I’ve gone and missed Freedom to Read week, assuming it was in April, but actually it was the last week of February. Even so, the subject is dear to me, so here I go, better late than never.Although Reading Lolita in Tehran is a memoir, and therefore not fiction, the author explains that she has shifted aspects of characters and their stories so their privacy will not be spilled, so that perhaps the characters won’t even recognize themselves. This book has characters and a narrative arc that work for literary therapy in terms of using a story to remind us to treasure the freedom we do have, and hopefully to protect that freedom from potential loss.
Years ago, as a teacher-librarian, I received a lesson plan from an organization promoting Freedom to Read week. I was to enter the staff lounge, railing about the latest directive from ‘above’ that ordered all teachers to stop using a list of certain classics with their students. The directive was fake, but the idea was to get the teachers riled up to discuss freedom to read.
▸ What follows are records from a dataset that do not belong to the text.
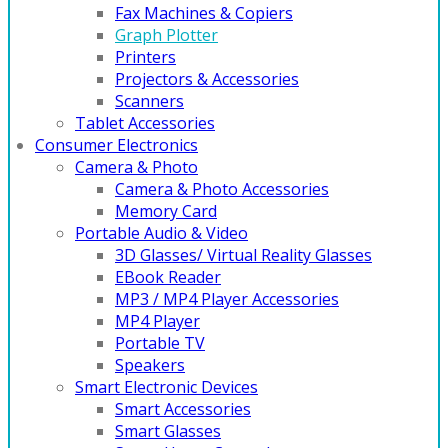
Fax Machines & Copiers
Graph Plotter
Printers
Projectors & Accessories
Scanners
Tablet Accessories
Consumer Electronics
Camera & Photo
Camera & Photo Accessories
Memory Card
Portable Audio & Video
3D Glasses/ Virtual Reality Glasses
EBook Reader
MP3 / MP4 Player Accessories
MP4 Player
Portable TV
Speakers
Smart Electronic Devices
Smart Accessories
Smart Glasses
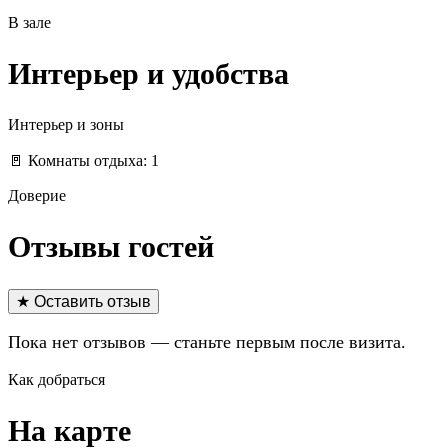
В зале
Интерьер и удобства
Интерьер и зоны
🚪 Комнаты отдыха: 1
Доверие
Отзывы гостей
★ Оставить отзыв
Пока нет отзывов — станьте первым после визита.
Как добраться
На карте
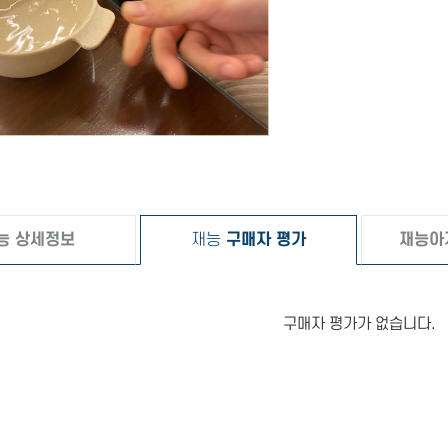
능 상세정보
재능
구매자 평가
재능아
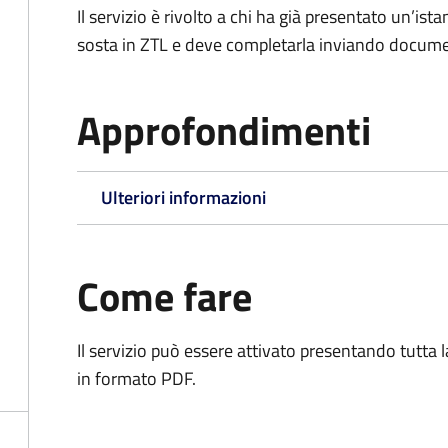
Il servizio è rivolto a chi ha già presentato un’ist
sosta in ZTL e deve completarla inviando documen
Approfondimenti
Ulteriori informazioni
Come fare
Il servizio può essere attivato presentando tutta
in formato PDF.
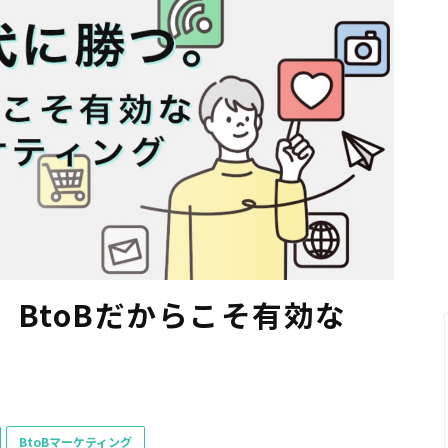
BtoBだからこそ有効な
BtoBマーケティング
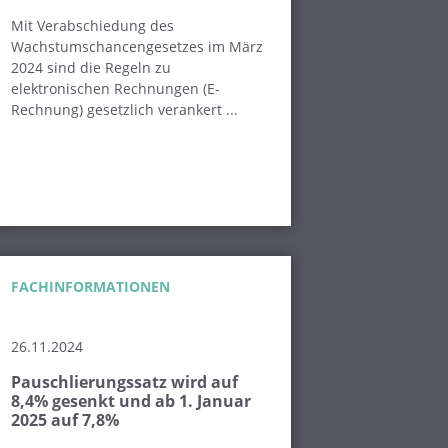
Mit Verabschiedung des
Wachstumschancengesetzes im März
2024 sind die Regeln zu
elektronischen Rechnungen (E-
Rechnung) gesetzlich verankert ...
FACHINFORMATIONEN
26.11.2024
Pauschlierungssatz wird auf
8,4% gesenkt und ab 1. Januar
2025 auf 7,8%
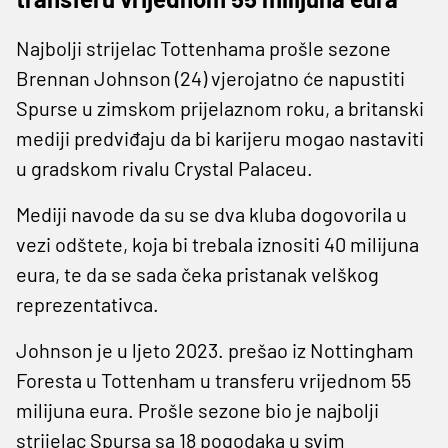
Najbolji strijelac Tottenhama prošle sezone
Brennan Johnson (24) vjerojatno će napustiti
Spurse u zimskom prijelaznom roku, a britanski
mediji predviđaju da bi karijeru mogao nastaviti
u gradskom rivalu Crystal Palaceu.
Mediji navode da su se dva kluba dogovorila u
vezi odštete, koja bi trebala iznositi 40 milijuna
eura, te da se sada čeka pristanak velškog
reprezentativca.
Johnson je u ljeto 2023. prešao iz Nottingham
Foresta u Tottenham u transferu vrijednom 55
milijuna eura. Prošle sezone bio je najbolji
strijelac Spursa sa 18 pogodaka u svim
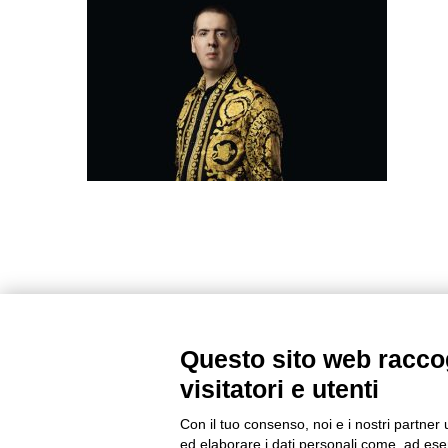
Questo sito web raccog
visitatori e utenti
Con il tuo consenso, noi e i nostri partner 
ed elaborare i dati personali come, ad esem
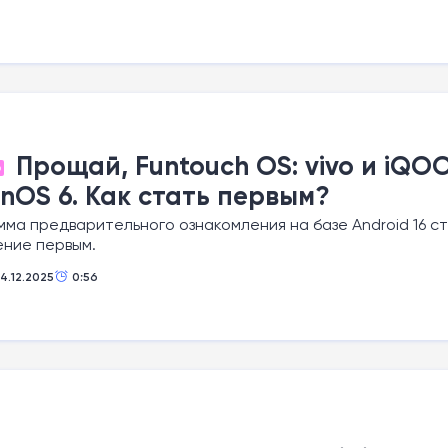
Прощай, Funtouch OS: vivo и iQO
О
inOS 6. Как стать первым?
ма предварительного ознакомления на базе Android 16 ст
ение первым.
14.12.2025
0:56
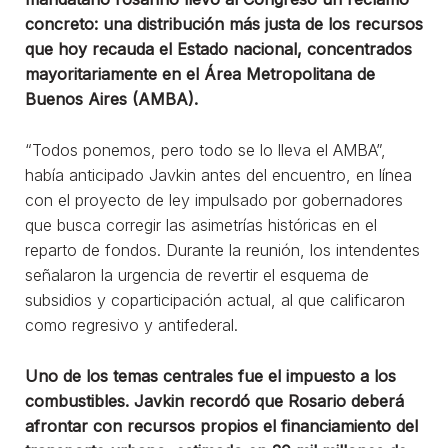
concreto: una distribución más justa de los recursos
que hoy recauda el Estado nacional, concentrados
mayoritariamente en el Área Metropolitana de
Buenos Aires (AMBA).
“Todos ponemos, pero todo se lo lleva el AMBA”,
había anticipado Javkin antes del encuentro, en línea
con el proyecto de ley impulsado por gobernadores
que busca corregir las asimetrías históricas en el
reparto de fondos. Durante la reunión, los intendentes
señalaron la urgencia de revertir el esquema de
subsidios y coparticipación actual, al que calificaron
como regresivo y antifederal.
Uno de los temas centrales fue el impuesto a los
combustibles. Javkin recordó que Rosario deberá
afrontar con recursos propios el financiamiento del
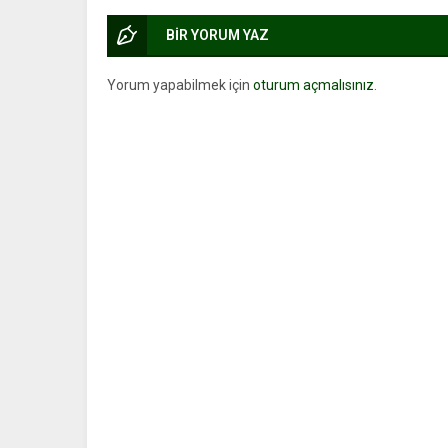
BİR YORUM YAZ
Yorum yapabilmek için
oturum açmalısınız
.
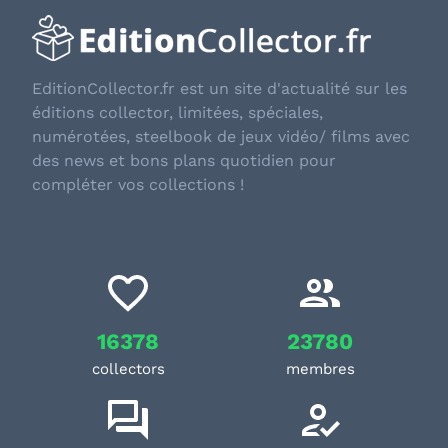
EditionCollector.fr est un site d'actualité sur les
éditions collector, limitées, spéciales,
numérotées, steelbook de jeux vidéo/ films avec
des news et bons plans quotidien pour
compléter vos collections !
16378
23780
collectors
membres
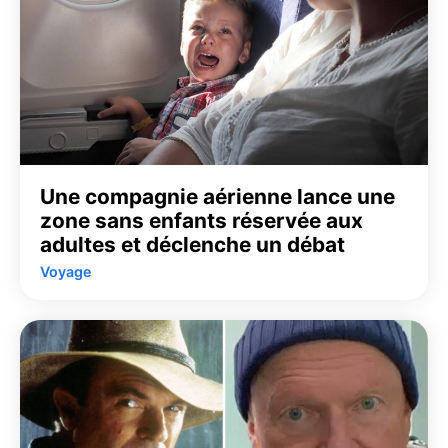
Une compagnie aérienne lance une
zone sans enfants réservée aux
adultes et déclenche un débat
Voyage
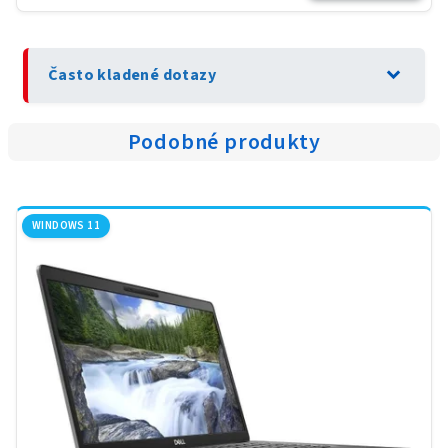
expand_more
Často kladené dotazy
Podobné produkty
WINDOWS 11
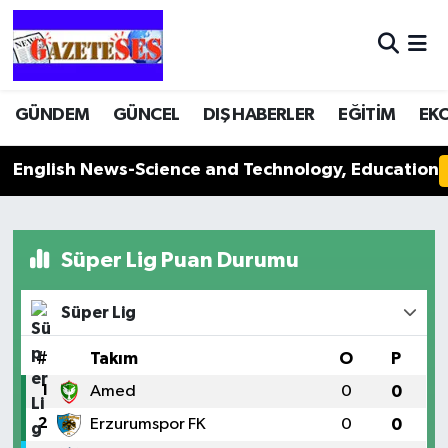
GÜNDEM
GÜNCEL
DIŞ HABERLER
EĞİTİM
EK
English News-Science and Technology, Education
Süper Lig Puan Durumu
Süper Lig
#
Takım
O
P
1
Amed
0
0
2
Erzurumspor FK
0
0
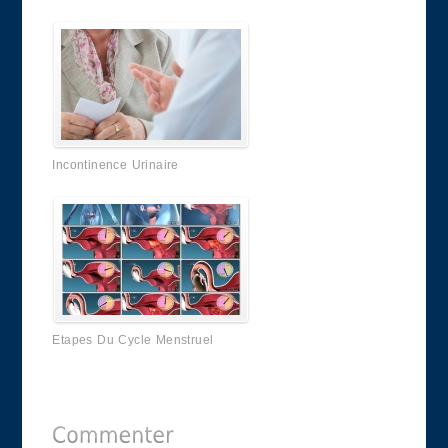
Incontinence Urinaire
Etapes Du Cycle Menstruel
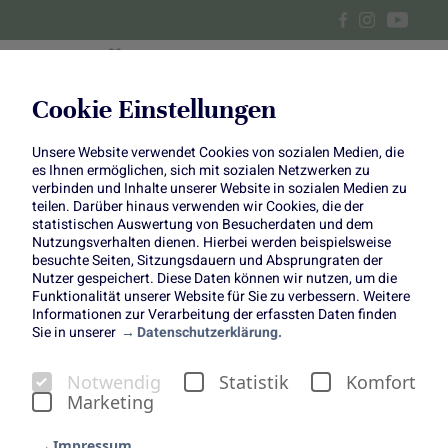
Cookie Einstellungen
Unsere Website verwendet Cookies von sozialen Medien, die
Asia Brokkoli mit Rindfleisch
es Ihnen ermöglichen, sich mit sozialen Netzwerken zu
verbinden und Inhalte unserer Website in sozialen Medien zu
teilen. Darüber hinaus verwenden wir Cookies, die der
statistischen Auswertung von Besucherdaten und dem
Nutzungsverhalten dienen. Hierbei werden beispielsweise
besuchte Seiten, Sitzungsdauern und Absprungraten der
Dieses asiatisch inspirierte Rindfleisch-Gericht mit
Nutzer gespeichert. Diese Daten können wir nutzen, um die
Funktionalität unserer Website für Sie zu verbessern. Weitere
knackigem Brokkoli, saftigen Karotten und würzigem
Informationen zur Verarbeitung der erfassten Daten finden
Ingwer ist eine perfekte Kombination. Besonders gut
Sie in unserer
Datenschutzerklärung.
macht sich der Brokkoli in diesem Rezept, da er leicht
blanchiert und dann in der aromatischen Soße verfeinert
Notwendig
Statistik
Komfort
wird.
Marketing
Gemeinsam mit Felix von
Felix´ Kochbook
haben wir
Impressum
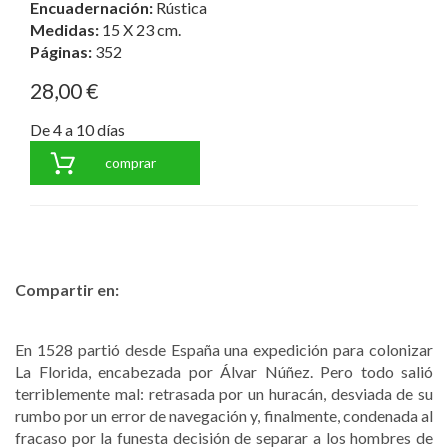
Encuadernación:
Rústica
Medidas:
15 X 23 cm.
Páginas:
352
28,00 €
De 4 a 10 días
comprar
Compartir en:
En 1528 partió desde España una expedición para colonizar
La Florida, encabezada por Álvar Núñez. Pero todo salió
terriblemente mal: retrasada por un huracán, desviada de su
rumbo por un error de navegación y, finalmente, condenada al
fracaso por la funesta decisión de separar a los hombres de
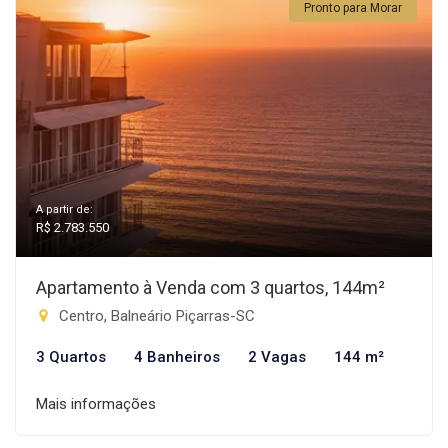
Pronto para Morar
A partir de:
R$ 2.783.550
Apartamento à Venda com 3 quartos, 144m²
Centro, Balneário Piçarras-SC
3 Quartos
4 Banheiros
2 Vagas
144 m²
Mais informações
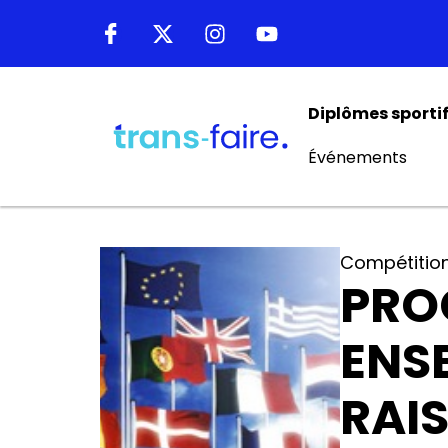
Diplômes sporti
Événements
Compétitio
PRO
ENS
RAI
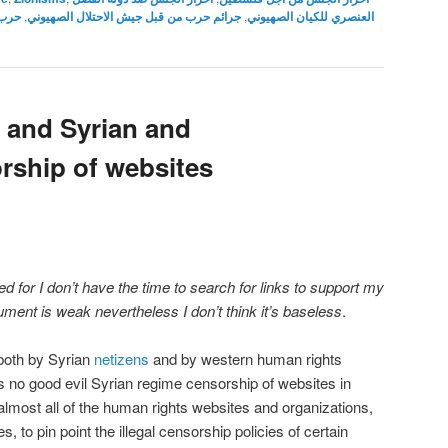
حرب 
,
جرائم حرب من قبل جيش الاحتلال الصهيوني
,
العنصري للكيان الصهيوني
 and Syrian and
ship of websites
d for I don’t have the time to search for links to support my
ument is weak nevertheless I don’t think it’s baseless
.
 both by Syrian
netizens
and by western human rights
us no good evil Syrian regime censorship of websites in
or almost all of the human rights websites and organizations,
 to pin point the illegal censorship policies of certain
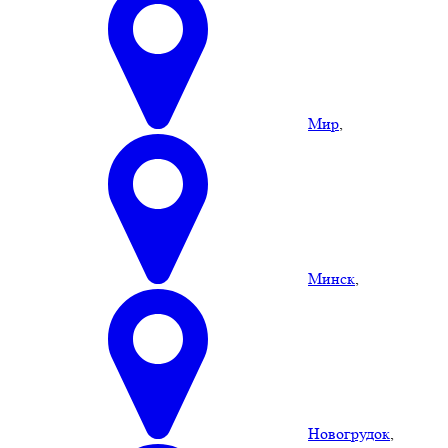
Мир
,
Минск
,
Новогрудок
,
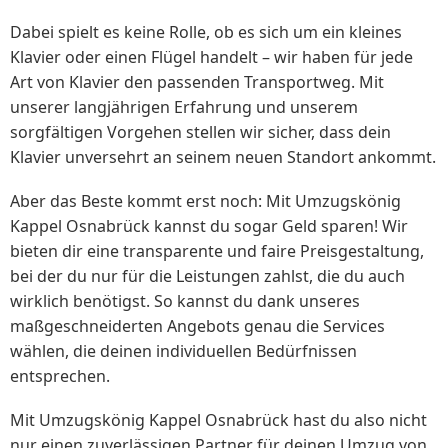
Dabei spielt es keine Rolle, ob es sich um ein kleines
Klavier oder einen Flügel handelt – wir haben für jede
Art von Klavier den passenden Transportweg. Mit
unserer langjährigen Erfahrung und unserem
sorgfältigen Vorgehen stellen wir sicher, dass dein
Klavier unversehrt an seinem neuen Standort ankommt.
Aber das Beste kommt erst noch: Mit Umzugskönig
Kappel Osnabrück kannst du sogar Geld sparen! Wir
bieten dir eine transparente und faire Preisgestaltung,
bei der du nur für die Leistungen zahlst, die du auch
wirklich benötigst. So kannst du dank unseres
maßgeschneiderten Angebots genau die Services
wählen, die deinen individuellen Bedürfnissen
entsprechen.
Mit Umzugskönig Kappel Osnabrück hast du also nicht
nur einen zuverlässigen Partner für deinen Umzug von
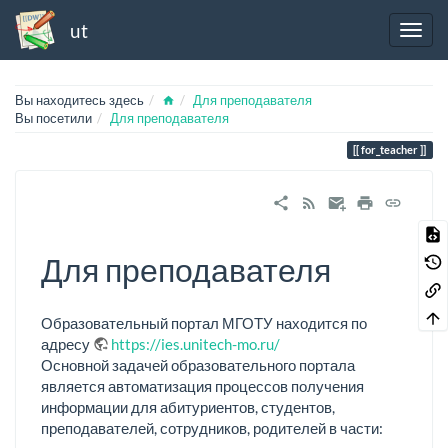
ut
Home
Вы находитесь здесь
Для преподавателя
Вы посетили
Для преподавателя
for_teacher
Для преподавателя
Образовательный портал МГОТУ находится по
адресу
https://ies.unitech-mo.ru/
Основной задачей образовательного портала
является автоматизация процессов получения
информации для абитуриентов, студентов,
преподавателей, сотрудников, родителей в части:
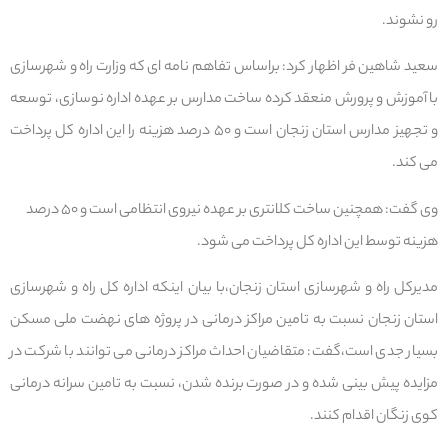
رو نشوند.
سعید شاهین فر اظهار کرد: براساس تفاهم نامه ای که وزارت راه و شهرسازی
با آموزش و پرورش منعقد کرده ساخت مدارس بر عهده اداره نوسازی، توسعه
و تجهیز مدارس استان زنجان است و ۵۰ درصد هزینه را این اداره کل پرداخت
می کند.
وی گفت: همچنین ساخت کلانتری بر عهده نیروی انتظامی است و ۵۰ درصد
هزینه توسط این اداره کل پرداخت می شود.
مدیرکل راه و شهرسازی استان زنجان،با بیان اینکه اداره کل راه و شهرسازی
استان زنجان نسبت به تامین مراکز درمانی در پروژه های نهضت ملی مسکن
بسیار جدی است،گفت: متقاضیان احداث مراکز درمانی می توانند با شرکت در
مزایده پیش بینی شده و در صورت برنده شدن، نسبت به تامین سرانه درمانی
کوی زنگان اقدام کنند.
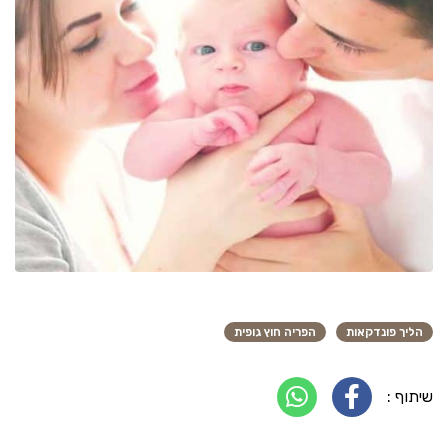
הליך פונדקאות
הפריה חוץ גופית
שיתוף :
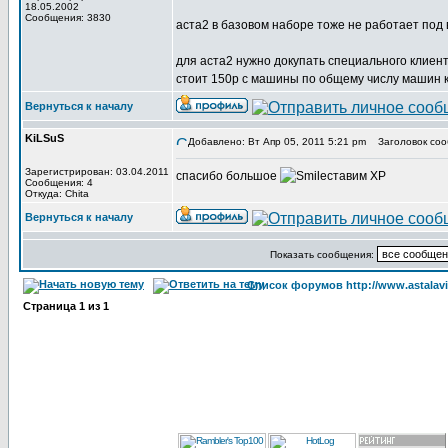
18.05.2002
Сообщения: 3830
аста2 в базовом наборе тоже не работает под в
для аста2 нужно докупать специального клиента
стоит 150р с машины по общему числу машин 
Вернуться к началу
KiLSuS
Добавлено: Вт Апр 05, 2011 5:21 pm
Заголовок соо
Зарегистрирован: 03.04.2011
спасибо большое
ставим ХР
Сообщения: 4
Откуда: Chita
Вернуться к началу
Показать сообщения:
Список форумов http://www.astalavi
Страница
1
из
1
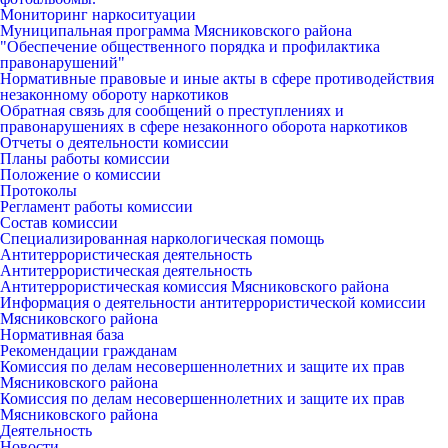
Мониторинг наркоситуации
Муниципальная программа Мясниковского района
"Обеспечение общественного порядка и профилактика
правонарушений"
Нормативные правовые и иные акты в сфере противодействия
незаконному обороту наркотиков
Обратная связь для сообщений о преступлениях и
правонарушениях в сфере незаконного оборота наркотиков
Отчеты о деятельности комиссии
Планы работы комиссии
Положение о комиссии
Протоколы
Регламент работы комиссии
Состав комиссии
Специализированная наркологическая помощь
Антитеррористическая деятельность
Антитеррористическая деятельность
Антитеррористическая комиссия Мясниковского района
Информация о деятельности антитеррористической комиссии
Мясниковского района
Нормативная база
Рекомендации гражданам
Комиссия по делам несовершеннолетних и защите их прав
Мясниковского района
Комиссия по делам несовершеннолетних и защите их прав
Мясниковского района
Деятельность
Новости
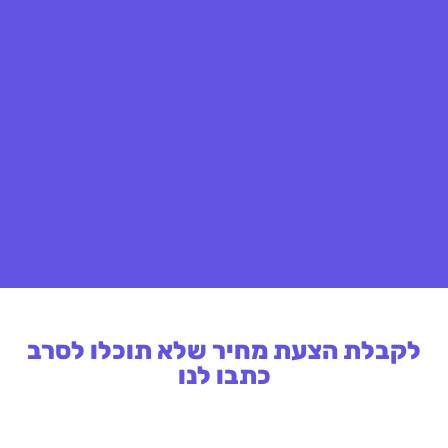
לקבלת הצעת מחיר שלא תוכלו לסרב
כתבו לנו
To my horror, instead of the teachers getting excited, adamantly insisting they’d fight that policy, they instead slumped into their chairs, mumbling, “Oh. Too bad. That book always worked so well with the kids. Okay, if it has to go, it has to go… okay.”
I was obliged to explain that I was merely following a standard librarian’s lesson plan intended to introduce Freedom to Read week, and that those titles had not been banned after all. They perked up a bit, relieved that they wouldn’t have to discard those titles after all. But really, they were all too exhausted to care about the titles themselves, and definitely too exhausted to care about Freedom to Read week. Many people have no idea how overworked teachers are, with sixty hour plus work weeks being common, and bladder problems even more so, as teachers literally have no time in the day to get to the bathroom. I curtailed the lesson plan and let them off pretty easily.
But that incident got me to wondering. If teachers in a typical middleclass neighborhood could give up their freedom so easily, what would happen in a crisis? In Reading Lolita in Tehran, teachers and students, male and female face horrors unimaginable to many. Nafisi describes a character with these questions: “Is she angry that women of her mother’s generation could walk the streets freely, enjoy the company of the opposite sex, join the police force, become pilots, live under laws that were among the most progressive in the world regarding women? Does she feel humiliated by the new laws, by the fact that after the revolution, the age of marriage was lowered from eighteen to nine, that stoning became once more the punishment for adultery and prostitution?”This character along with several other former university students (all women) meet for clandestine literature classes with their former female instructor to continue their love of literature. The bravery these women reveal astonishes me, especially when I contrast it to how inoffensive and placating I attempted to be with the resigned teachers in our staff lounge. I couldn't bear the thought of hurting their feelings. These Iranian women were willing to risk being jailed, raped, humiliated, and beaten in their determination to pursue literary freedom.
While these women impress me with their fierce curiosity and unwillingness to resign themselves to their difficult situation, I was equally impressed with Nafisi’s explanation for why literature should be cherished: “It is only through literature that one can put oneself in someone else’s shoes and understand the other’s different and contradictory sides and refrain from becoming too ruthless. Outside the sphere of literature only one aspect of individuals is revealed. But if you understand their different dimensions you cannot easily murder them….”In other words, literature makes us more compassionate. To lose the freedom to read literature would and has caused cruelties overwhelming to consider. Cherish and guard it well.